Top of EXERCISE MATERIAL

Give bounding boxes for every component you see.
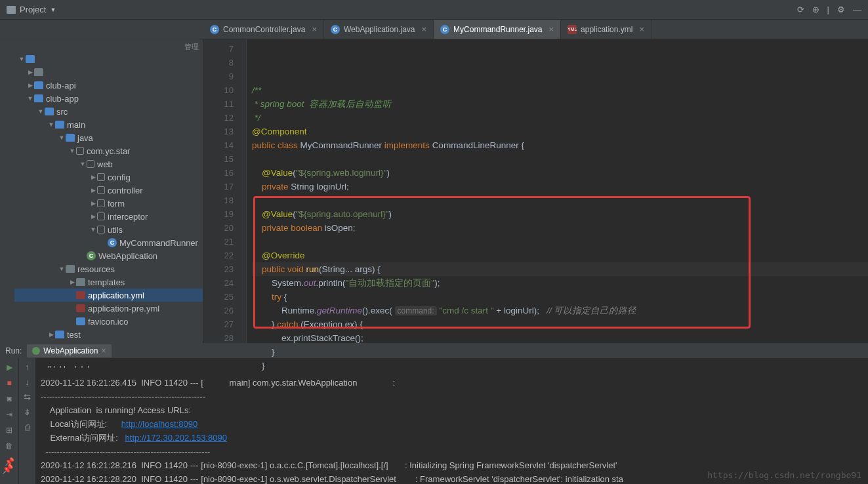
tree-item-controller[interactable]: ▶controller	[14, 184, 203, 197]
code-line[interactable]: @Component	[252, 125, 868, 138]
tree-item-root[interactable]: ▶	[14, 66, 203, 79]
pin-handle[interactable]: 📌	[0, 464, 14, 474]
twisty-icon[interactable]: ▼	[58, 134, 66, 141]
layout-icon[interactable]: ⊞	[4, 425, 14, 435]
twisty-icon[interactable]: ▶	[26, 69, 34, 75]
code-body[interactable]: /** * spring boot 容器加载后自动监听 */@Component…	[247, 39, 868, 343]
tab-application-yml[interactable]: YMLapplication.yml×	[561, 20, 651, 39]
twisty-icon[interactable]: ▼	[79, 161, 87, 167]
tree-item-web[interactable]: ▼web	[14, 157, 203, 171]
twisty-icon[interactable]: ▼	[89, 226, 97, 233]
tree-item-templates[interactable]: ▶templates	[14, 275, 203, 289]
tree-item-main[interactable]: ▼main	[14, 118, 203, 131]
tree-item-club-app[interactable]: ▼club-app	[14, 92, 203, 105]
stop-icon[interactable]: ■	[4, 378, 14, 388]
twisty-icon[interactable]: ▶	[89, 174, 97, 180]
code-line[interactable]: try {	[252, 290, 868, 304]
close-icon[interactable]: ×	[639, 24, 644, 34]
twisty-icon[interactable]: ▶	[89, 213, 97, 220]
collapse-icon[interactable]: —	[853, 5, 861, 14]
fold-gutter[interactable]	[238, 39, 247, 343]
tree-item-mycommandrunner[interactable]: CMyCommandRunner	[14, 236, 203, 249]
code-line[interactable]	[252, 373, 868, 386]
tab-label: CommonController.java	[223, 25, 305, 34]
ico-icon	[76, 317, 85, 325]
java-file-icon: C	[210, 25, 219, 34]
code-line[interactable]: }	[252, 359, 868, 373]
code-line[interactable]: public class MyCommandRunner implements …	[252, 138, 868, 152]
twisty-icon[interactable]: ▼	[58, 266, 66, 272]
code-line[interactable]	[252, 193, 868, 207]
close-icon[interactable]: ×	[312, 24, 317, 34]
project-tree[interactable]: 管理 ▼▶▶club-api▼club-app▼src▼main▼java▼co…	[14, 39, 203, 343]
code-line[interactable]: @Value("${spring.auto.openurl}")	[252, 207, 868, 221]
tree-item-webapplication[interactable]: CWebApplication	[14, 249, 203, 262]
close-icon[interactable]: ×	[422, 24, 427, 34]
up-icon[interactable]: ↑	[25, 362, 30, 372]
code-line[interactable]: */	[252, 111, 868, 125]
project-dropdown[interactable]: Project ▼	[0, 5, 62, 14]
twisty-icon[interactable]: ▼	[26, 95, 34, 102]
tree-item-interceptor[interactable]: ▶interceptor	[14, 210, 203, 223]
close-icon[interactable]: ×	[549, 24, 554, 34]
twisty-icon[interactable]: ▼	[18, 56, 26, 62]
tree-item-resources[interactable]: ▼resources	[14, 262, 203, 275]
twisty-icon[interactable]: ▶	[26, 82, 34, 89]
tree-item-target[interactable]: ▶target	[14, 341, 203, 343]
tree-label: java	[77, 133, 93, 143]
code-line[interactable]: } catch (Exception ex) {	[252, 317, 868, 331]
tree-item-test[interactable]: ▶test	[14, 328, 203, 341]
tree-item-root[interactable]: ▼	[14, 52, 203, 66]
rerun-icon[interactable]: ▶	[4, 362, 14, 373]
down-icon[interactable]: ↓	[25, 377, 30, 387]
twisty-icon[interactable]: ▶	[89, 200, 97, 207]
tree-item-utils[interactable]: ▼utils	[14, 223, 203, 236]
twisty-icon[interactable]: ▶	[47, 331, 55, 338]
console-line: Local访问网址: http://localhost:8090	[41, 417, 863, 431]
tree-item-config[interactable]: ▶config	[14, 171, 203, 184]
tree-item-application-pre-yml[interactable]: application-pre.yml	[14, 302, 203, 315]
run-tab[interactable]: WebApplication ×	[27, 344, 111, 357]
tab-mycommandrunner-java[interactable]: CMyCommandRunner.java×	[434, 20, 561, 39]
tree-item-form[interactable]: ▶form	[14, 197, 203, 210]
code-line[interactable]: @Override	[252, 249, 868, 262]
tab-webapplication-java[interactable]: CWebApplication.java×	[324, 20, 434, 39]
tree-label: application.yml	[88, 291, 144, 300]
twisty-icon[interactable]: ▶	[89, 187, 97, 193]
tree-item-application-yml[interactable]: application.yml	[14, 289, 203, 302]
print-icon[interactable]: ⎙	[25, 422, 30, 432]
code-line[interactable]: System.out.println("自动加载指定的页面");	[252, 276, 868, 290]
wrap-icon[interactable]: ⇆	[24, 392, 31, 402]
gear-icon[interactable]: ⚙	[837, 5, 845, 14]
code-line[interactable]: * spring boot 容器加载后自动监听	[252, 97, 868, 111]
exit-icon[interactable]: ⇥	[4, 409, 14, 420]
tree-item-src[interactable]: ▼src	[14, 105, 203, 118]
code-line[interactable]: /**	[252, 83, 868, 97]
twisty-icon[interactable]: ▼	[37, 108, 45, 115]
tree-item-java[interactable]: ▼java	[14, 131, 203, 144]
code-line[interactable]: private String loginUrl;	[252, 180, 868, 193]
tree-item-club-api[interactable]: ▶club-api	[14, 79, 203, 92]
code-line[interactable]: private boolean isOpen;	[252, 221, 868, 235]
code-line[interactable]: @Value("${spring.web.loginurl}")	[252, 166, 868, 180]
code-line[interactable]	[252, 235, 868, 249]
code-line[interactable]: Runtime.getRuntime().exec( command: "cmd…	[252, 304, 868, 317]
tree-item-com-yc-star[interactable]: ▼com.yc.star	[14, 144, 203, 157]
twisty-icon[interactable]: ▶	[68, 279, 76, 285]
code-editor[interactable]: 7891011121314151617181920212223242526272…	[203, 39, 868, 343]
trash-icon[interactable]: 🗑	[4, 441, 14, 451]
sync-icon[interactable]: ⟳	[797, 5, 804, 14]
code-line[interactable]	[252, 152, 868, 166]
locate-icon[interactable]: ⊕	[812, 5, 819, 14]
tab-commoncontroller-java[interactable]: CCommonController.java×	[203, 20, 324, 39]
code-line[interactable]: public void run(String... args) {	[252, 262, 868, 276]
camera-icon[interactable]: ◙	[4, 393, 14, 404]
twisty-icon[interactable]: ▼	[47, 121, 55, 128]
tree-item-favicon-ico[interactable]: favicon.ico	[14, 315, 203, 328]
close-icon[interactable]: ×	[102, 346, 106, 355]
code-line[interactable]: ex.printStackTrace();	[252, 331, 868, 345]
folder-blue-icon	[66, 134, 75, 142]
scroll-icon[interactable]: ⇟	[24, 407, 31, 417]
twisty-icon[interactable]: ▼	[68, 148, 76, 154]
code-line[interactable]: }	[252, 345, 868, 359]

Bottom of EXERCISE MATERIAL

Output all entries unchanged; skip the pictures.

• RESPONSE TO THIS EXERCISE:
Give bounding boxes for every component you see.
tree-item-controller[interactable]: ▶controller	[14, 184, 203, 197]
code-line[interactable]: @Component	[252, 125, 868, 138]
tree-item-root[interactable]: ▶	[14, 66, 203, 79]
pin-handle[interactable]: 📌	[0, 464, 14, 474]
twisty-icon[interactable]: ▼	[58, 134, 66, 141]
layout-icon[interactable]: ⊞	[4, 425, 14, 435]
twisty-icon[interactable]: ▶	[26, 69, 34, 75]
code-body[interactable]: /** * spring boot 容器加载后自动监听 */@Component…	[247, 39, 868, 343]
tab-application-yml[interactable]: YMLapplication.yml×	[561, 20, 651, 39]
twisty-icon[interactable]: ▼	[79, 161, 87, 167]
tree-item-web[interactable]: ▼web	[14, 157, 203, 171]
twisty-icon[interactable]: ▼	[89, 226, 97, 233]
tree-item-templates[interactable]: ▶templates	[14, 275, 203, 289]
tree-item-main[interactable]: ▼main	[14, 118, 203, 131]
tree-item-club-app[interactable]: ▼club-app	[14, 92, 203, 105]
stop-icon[interactable]: ■	[4, 378, 14, 388]
twisty-icon[interactable]: ▶	[89, 174, 97, 180]
code-line[interactable]: try {	[252, 290, 868, 304]
close-icon[interactable]: ×	[639, 24, 644, 34]
twisty-icon[interactable]: ▶	[89, 213, 97, 220]
collapse-icon[interactable]: —	[853, 5, 861, 14]
fold-gutter[interactable]	[238, 39, 247, 343]
tree-item-mycommandrunner[interactable]: CMyCommandRunner	[14, 236, 203, 249]
code-line[interactable]	[252, 373, 868, 386]
tab-label: CommonController.java	[223, 25, 305, 34]
ico-icon	[76, 317, 85, 325]
java-file-icon: C	[210, 25, 219, 34]
code-line[interactable]: }	[252, 359, 868, 373]
code-line[interactable]: public class MyCommandRunner implements …	[252, 138, 868, 152]
twisty-icon[interactable]: ▼	[58, 266, 66, 272]
code-line[interactable]	[252, 193, 868, 207]
close-icon[interactable]: ×	[312, 24, 317, 34]
project-tree[interactable]: 管理 ▼▶▶club-api▼club-app▼src▼main▼java▼co…	[14, 39, 203, 343]
code-line[interactable]: @Value("${spring.auto.openurl}")	[252, 207, 868, 221]
tree-item-webapplication[interactable]: CWebApplication	[14, 249, 203, 262]
close-icon[interactable]: ×	[422, 24, 427, 34]
up-icon[interactable]: ↑	[25, 362, 30, 372]
code-line[interactable]: */	[252, 111, 868, 125]
project-dropdown[interactable]: Project ▼	[0, 5, 62, 14]
twisty-icon[interactable]: ▼	[26, 95, 34, 102]
tree-item-interceptor[interactable]: ▶interceptor	[14, 210, 203, 223]
close-icon[interactable]: ×	[549, 24, 554, 34]
twisty-icon[interactable]: ▼	[18, 56, 26, 62]
tree-item-resources[interactable]: ▼resources	[14, 262, 203, 275]
twisty-icon[interactable]: ▶	[26, 82, 34, 89]
tree-item-target[interactable]: ▶target	[14, 341, 203, 343]
tree-label: java	[77, 133, 93, 143]
code-line[interactable]: } catch (Exception ex) {	[252, 317, 868, 331]
tree-item-test[interactable]: ▶test	[14, 328, 203, 341]
tree-item-root[interactable]: ▼	[14, 52, 203, 66]
rerun-icon[interactable]: ▶	[4, 362, 14, 373]
down-icon[interactable]: ↓	[25, 377, 30, 387]
twisty-icon[interactable]: ▶	[89, 200, 97, 207]
tree-item-utils[interactable]: ▼utils	[14, 223, 203, 236]
twisty-icon[interactable]: ▶	[47, 331, 55, 338]
console-line: Local访问网址: http://localhost:8090	[41, 417, 863, 431]
tree-item-config[interactable]: ▶config	[14, 171, 203, 184]
tree-item-application-pre-yml[interactable]: application-pre.yml	[14, 302, 203, 315]
run-tab[interactable]: WebApplication ×	[27, 344, 111, 357]
tab-mycommandrunner-java[interactable]: CMyCommandRunner.java×	[434, 20, 561, 39]
tree-item-form[interactable]: ▶form	[14, 197, 203, 210]
code-line[interactable]: @Override	[252, 249, 868, 262]
tab-webapplication-java[interactable]: CWebApplication.java×	[324, 20, 434, 39]
tree-label: application.yml	[88, 291, 144, 300]
twisty-icon[interactable]: ▶	[89, 187, 97, 193]
tree-item-application-yml[interactable]: application.yml	[14, 289, 203, 302]
print-icon[interactable]: ⎙	[25, 422, 30, 432]
code-line[interactable]: System.out.println("自动加载指定的页面");	[252, 276, 868, 290]
wrap-icon[interactable]: ⇆	[24, 392, 31, 402]
gear-icon[interactable]: ⚙	[837, 5, 845, 14]
code-line[interactable]: * spring boot 容器加载后自动监听	[252, 97, 868, 111]
exit-icon[interactable]: ⇥	[4, 409, 14, 420]
tree-item-src[interactable]: ▼src	[14, 105, 203, 118]
code-line[interactable]: /**	[252, 83, 868, 97]
twisty-icon[interactable]: ▼	[37, 108, 45, 115]
tree-item-java[interactable]: ▼java	[14, 131, 203, 144]
code-line[interactable]: private String loginUrl;	[252, 180, 868, 193]
tree-item-club-api[interactable]: ▶club-api	[14, 79, 203, 92]
code-line[interactable]: private boolean isOpen;	[252, 221, 868, 235]
code-line[interactable]: @Value("${spring.web.loginurl}")	[252, 166, 868, 180]
code-line[interactable]	[252, 235, 868, 249]
code-line[interactable]: Runtime.getRuntime().exec( command: "cmd…	[252, 304, 868, 317]
tree-item-com-yc-star[interactable]: ▼com.yc.star	[14, 144, 203, 157]
twisty-icon[interactable]: ▶	[68, 279, 76, 285]
code-editor[interactable]: 7891011121314151617181920212223242526272…	[203, 39, 868, 343]
trash-icon[interactable]: 🗑	[4, 441, 14, 451]
sync-icon[interactable]: ⟳	[797, 5, 804, 14]
code-line[interactable]	[252, 152, 868, 166]
locate-icon[interactable]: ⊕	[812, 5, 819, 14]
tab-commoncontroller-java[interactable]: CCommonController.java×	[203, 20, 324, 39]
code-line[interactable]: public void run(String... args) {	[252, 262, 868, 276]
camera-icon[interactable]: ◙	[4, 393, 14, 404]
twisty-icon[interactable]: ▼	[47, 121, 55, 128]
tree-item-favicon-ico[interactable]: favicon.ico	[14, 315, 203, 328]
close-icon[interactable]: ×	[102, 346, 106, 355]
code-line[interactable]: ex.printStackTrace();	[252, 331, 868, 345]
folder-blue-icon	[66, 134, 75, 142]
scroll-icon[interactable]: ⇟	[24, 407, 31, 417]
twisty-icon[interactable]: ▼	[68, 148, 76, 154]
code-line[interactable]: }	[252, 345, 868, 359]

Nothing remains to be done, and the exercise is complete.